- _Data for processing_:
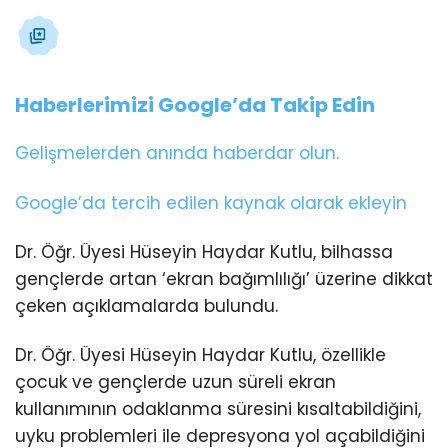
Haberlerimizi Google’da Takip Edin
Gelişmelerden anında haberdar olun.
Google’da tercih edilen kaynak olarak ekleyin
Dr. Öğr. Üyesi Hüseyin Haydar Kutlu, bilhassa
gençlerde artan ‘ekran bağımlılığı’ üzerine dikkat
çeken açıklamalarda bulundu.
Dr. Öğr. Üyesi Hüseyin Haydar Kutlu, özellikle
çocuk ve gençlerde uzun süreli ekran
kullanımının odaklanma süresini kısaltabildiğini,
uyku problemleri ile depresyona yol açabildiğini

- _Exercise goal_: Will you restate every entry word for word and omit the images?

- _Your solution_:
Haberlerimizi Google’da Takip Edin
Gelişmelerden anında haberdar olun.
Google’da tercih edilen kaynak olarak ekleyin
Dr. Öğr. Üyesi Hüseyin Haydar Kutlu, bilhassa
gençlerde artan ‘ekran bağımlılığı’ üzerine dikkat
çeken açıklamalarda bulundu.
Dr. Öğr. Üyesi Hüseyin Haydar Kutlu, özellikle
çocuk ve gençlerde uzun süreli ekran
kullanımının odaklanma süresini kısaltabildiğini,
uyku problemleri ile depresyona yol açabildiğini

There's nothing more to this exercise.